Mais étrangement ce soir-là, il manquait beaucoup de patients à l'appel.
Mon collègue en poste aux traitements trépignait d'impatience. Installé dans le poste de soin, piluliers en main et autres pipettes prêtes à être dégainées, il me pressait pour que je trouve rapidement les fuyards qu’il allait mettre au pas, ou du moins au pli de l’horloge. “C’est pourtant simple!” disait-il… “L’heure du repas est toujours la même, idem pour la dispensation des traitements… et voilà, on va retard pour le dîner!"
J'avais alors promis de les faire tous venir rapidement, attends, t'inquiète pas, j'ai dû rater un truc, je vais les chercher et les trouver, mais j'avais beau fouiller dans chaque recoin de chambre, derrière chaque porte, partout où je pouvais, ils restaient introuvables… Je tournais et retournais le problème dans tous les sens, il me fallait me rendre à l'évidence, quelque chose clochait… et c'était un mystère, j'avais perdu près de dix patients.
Ce qui évidemment, dans un service d'une vingtaine, représentait beaucoup. Et ceci, que l'on voit le verre à moitié plein, ou à moitié vide.
D'abord interloqué par cette disparition de taille j’avais senti lentement s'installer en moi une crainte grandissante. J'insistais de plus belle dans ma quête improbable, accélérant le pas, courant presque parfois, en vain.
Quand même, on ne disparaît pas comme ça à dix personnes… Et pour aller où? Le soir à l'approche de la nuit?
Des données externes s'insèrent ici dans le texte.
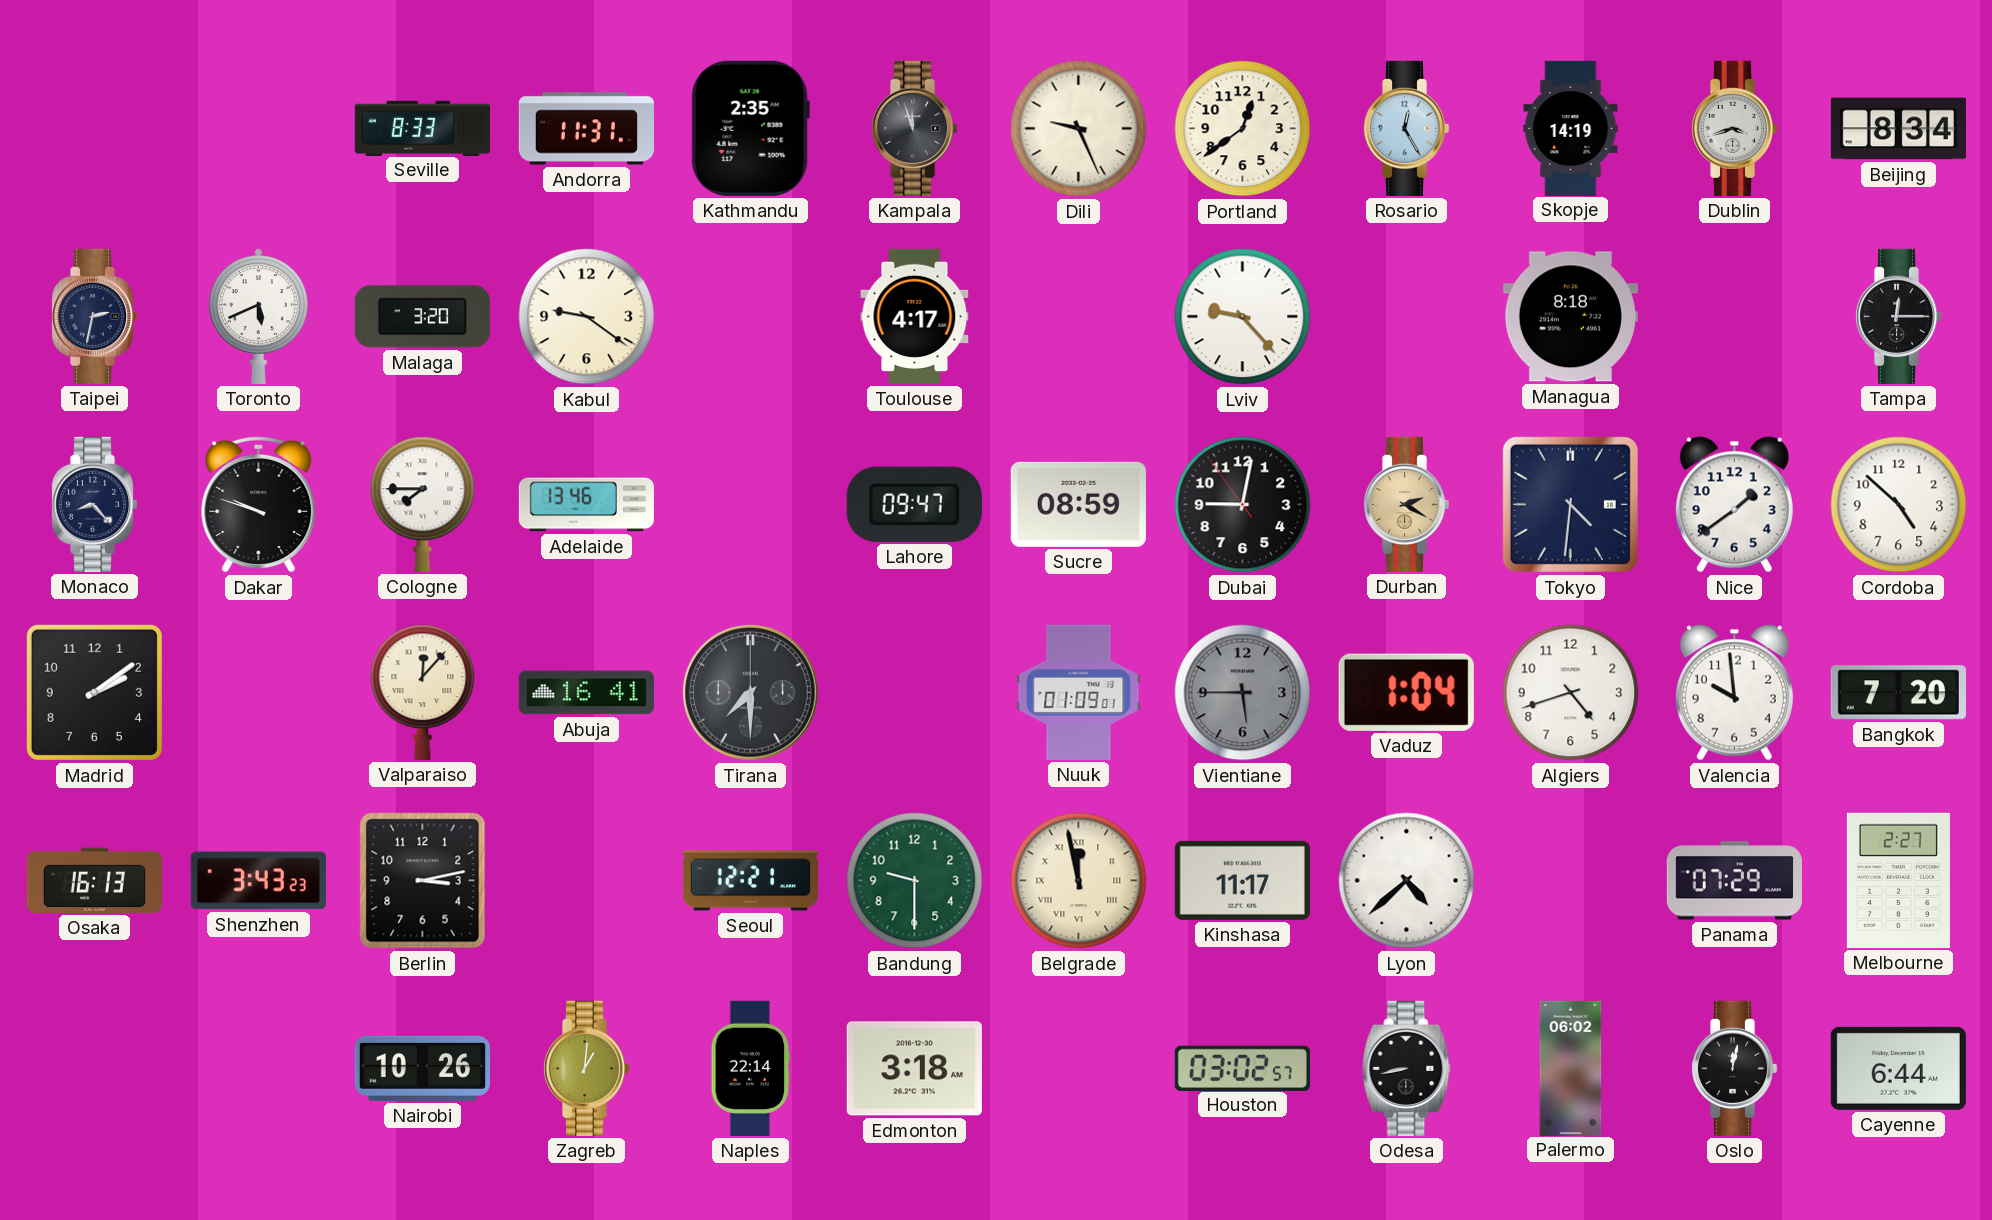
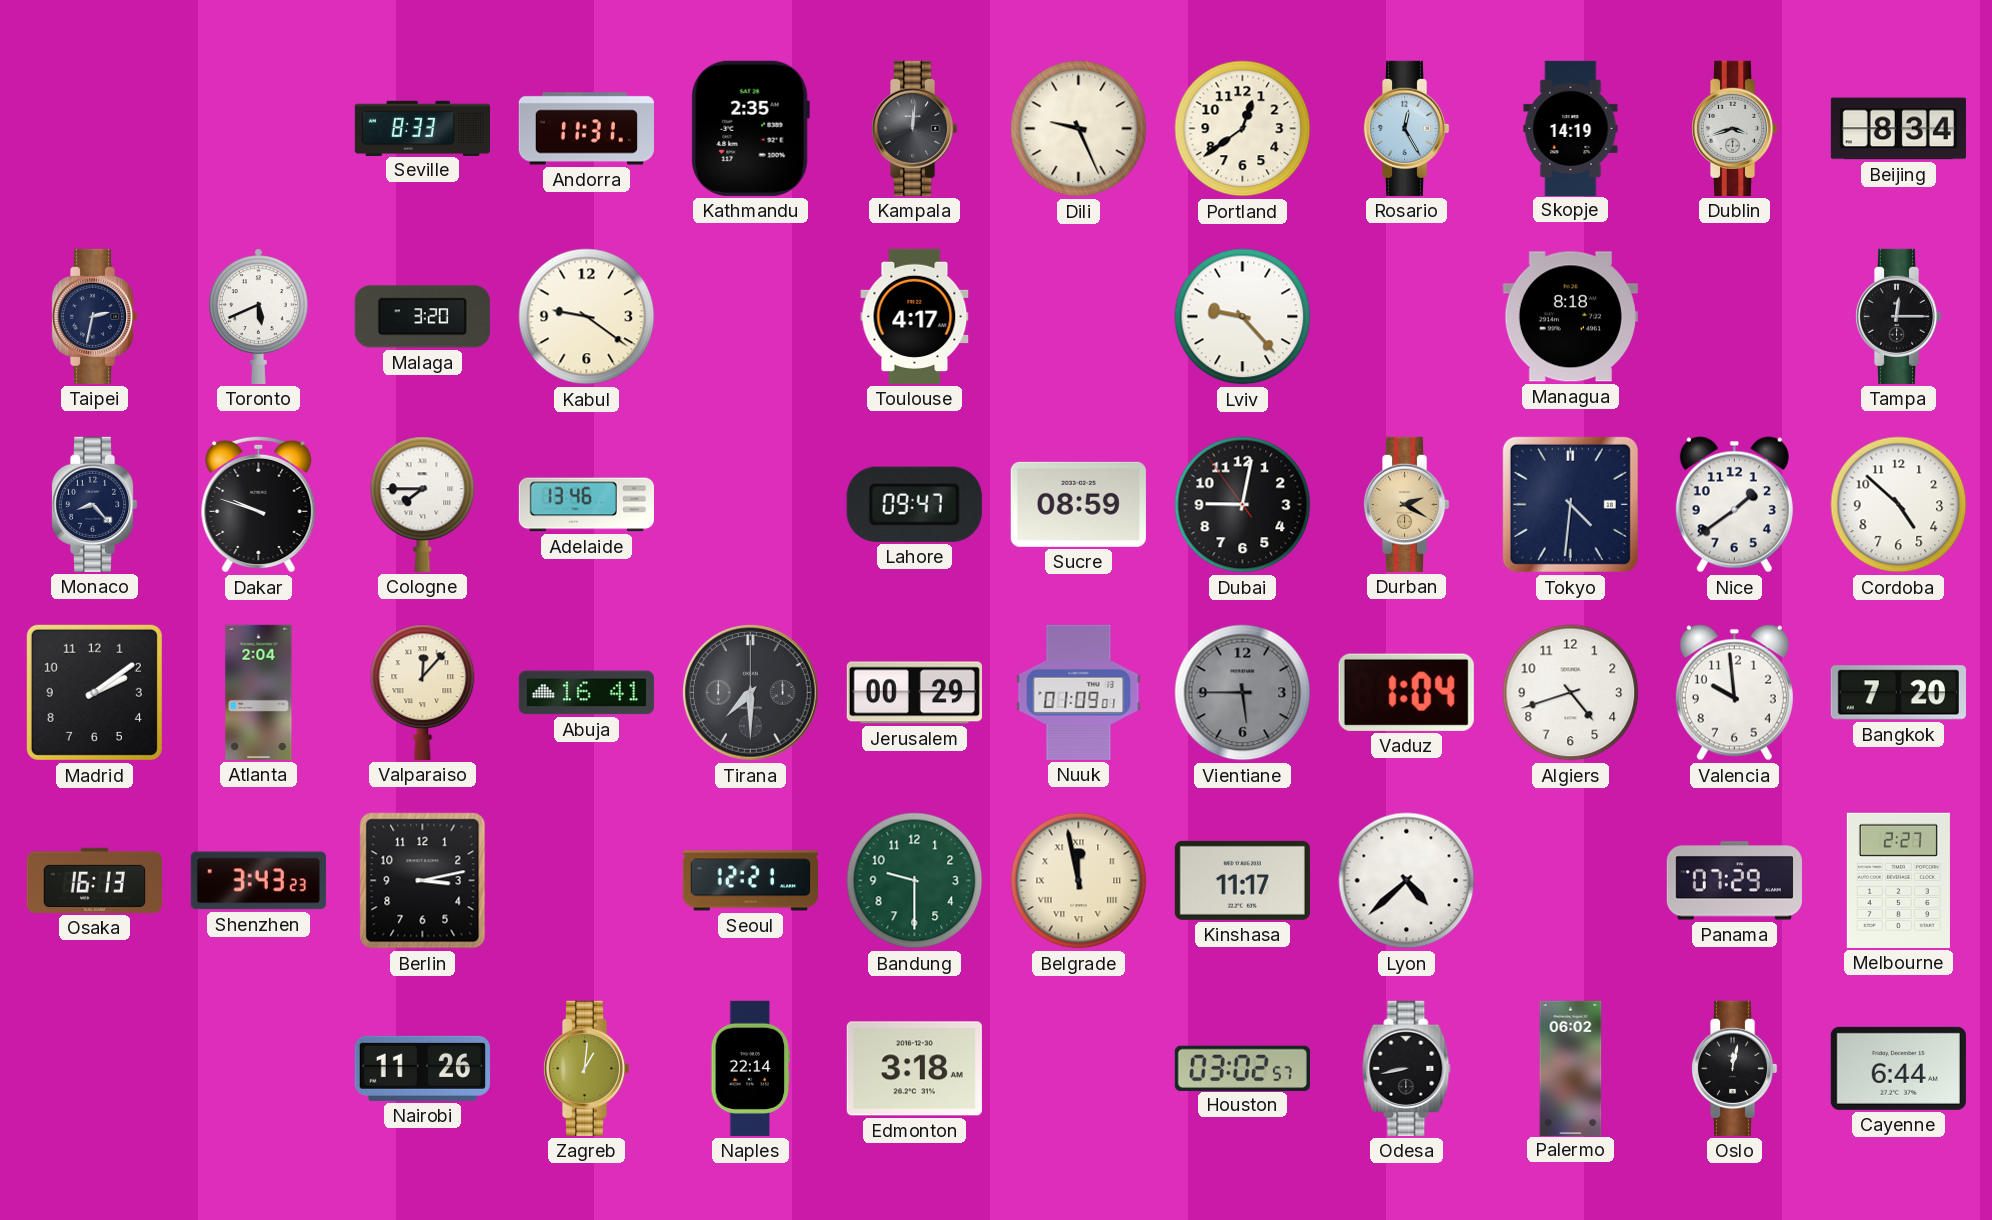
Kampala: 11:57 -> 12:01
Atlanta: none -> 2:04
Jerusalem: none -> 00:29
Nairobi: 10:26 -> 11:26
Sous une pluie battante?
Alors que ma crainte se muait en panique, mon regard s'était tourné vers l'extérieur et, soudain, je les avais vus.
Ils étaient là, une petite dizaine en effet, sept ou huit je crois, derrière la vitre, au fond du petit jardin, assis par terre, en rond, tranquillement, à discuter.
Sous un torrent de pluie.
La pluie était si forte et bruyante qu'ils n'entendaient pas mes appels.
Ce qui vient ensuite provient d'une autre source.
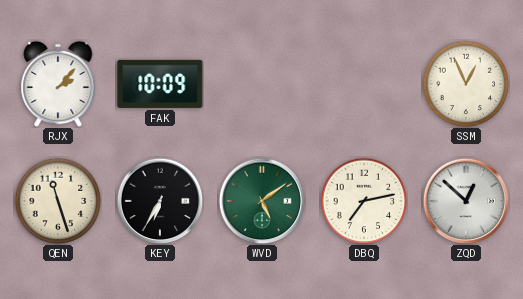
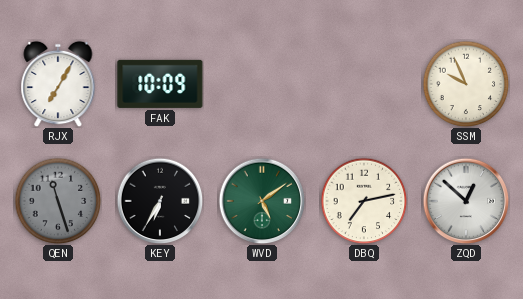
RJX: 2:07 -> 7:05
SSM: 12:56 -> 9:56
QEN dial: cream -> grey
L’aiguille des minutes allait à une vitesse folle et s’approchait dangereusement de la verticale, bientôt l’heure du repas allait sonner, mon collègue attendait, il me fallait donc agir et être efficace.
J'avais donc bricolé une protection de fortune avec un grand sac poubelle, puis perplexe et ridicule sous mon manteau de plastique et manquant à plusieurs reprises la glissade, j'avais rejoint le groupe dans le jardin, et les avais invité à rentrer avec moi, leur rappelant l’heure rituelle des médicaments et du repas.
Mais leurs réactions avaient été pour le moins inattendues…
Car ils étaient bien ici à discuter entre eux, et ne souhaitaient pas me suivre. Non, tant pis pour le dîner, ils n'avaient pas faim et me proposaient même de m'asseoir avec eux dans la ronde et dans la boue…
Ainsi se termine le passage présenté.